Thursday 31 May 2012

Out with Octrees, in with Hash Tables!

So as I was reading up on Octrees and beginning to implement them and I realized that although they would be great for a world that is more or less square-ish in shape (or you could even use a number of them for longer worlds), for my purposes it's not ideal. The levels I will be building are by nature going to be more elongated, which doesn't seem to be well suited to be used with octrees. So I have decided an easier way to get things done; first of all, all the level segments are contained in a list, what I plan to do is store the indices of the tunnel segments in a hash table using their unique locations in some hashing function (haven't figured it out yet). That way, I could hash everything once before the game starts, and then using the player's location with the hashing function, find out which tunnel segment the player is nearest. From there I have the player's location relative to the list of tunnel segments and can easily check the immediate segment and the one before and after (to take care of the boundary case of collision detection).

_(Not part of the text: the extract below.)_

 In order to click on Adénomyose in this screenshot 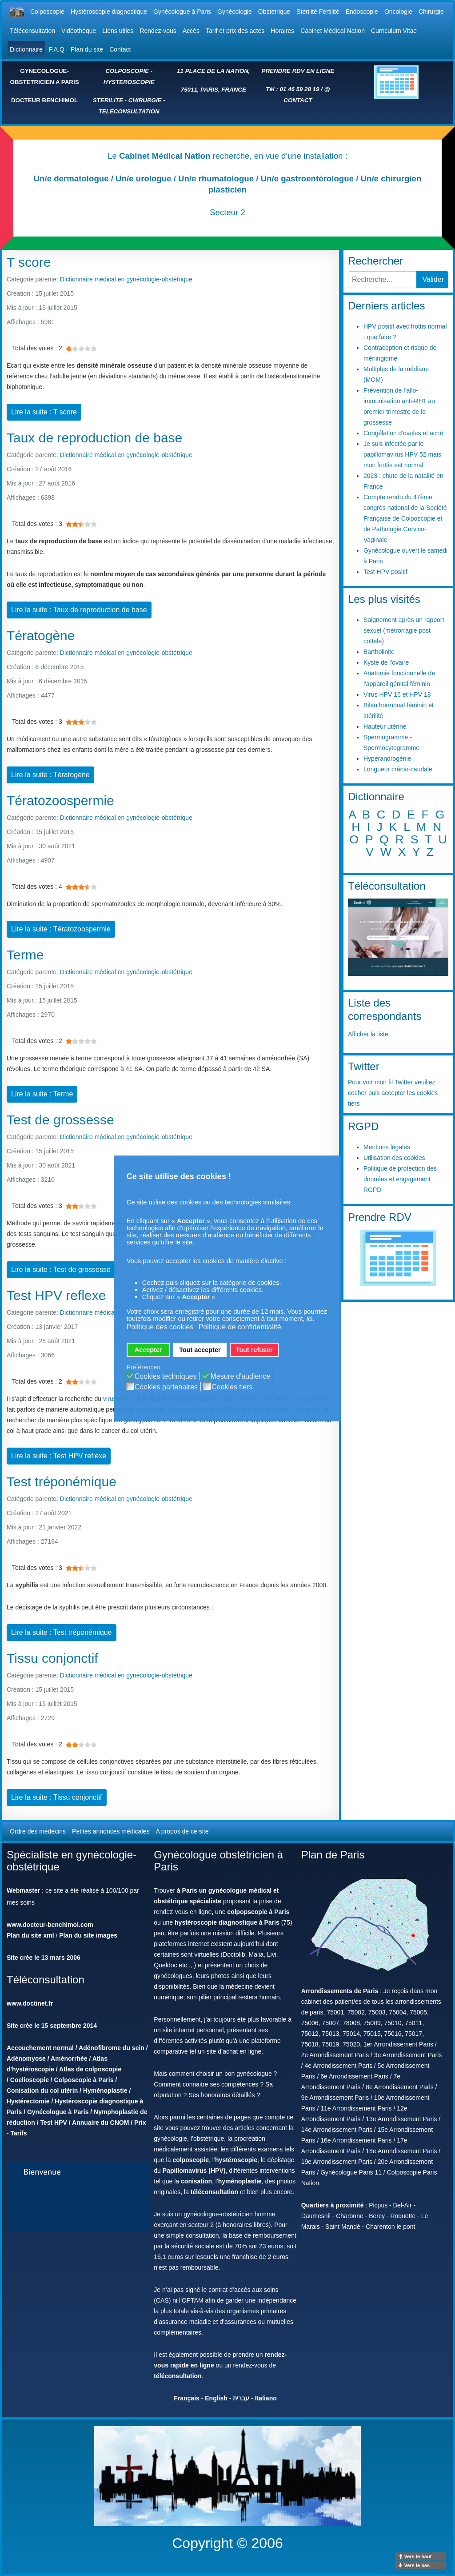, I will do `click(26, 2058)`.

It may not be the most space efficient (to ensure I don't get too many clusters, I may need to increase the size of the hash table if I can't figure out a better hashing function) but that is why I limited the hash table to hold only the indices, therefore only integer values. I could even use a smaller data type since I won't have nearly as many segments as an integer could represent. All the computations for the tunnel segments are done offline and only any objects that are dynamic will recalculate their hashing values online.

Overall I'm feeling pretty good about this method, the implementation is very simple, it should work great, all I need to do is spend the time to figure out a quality hashing function.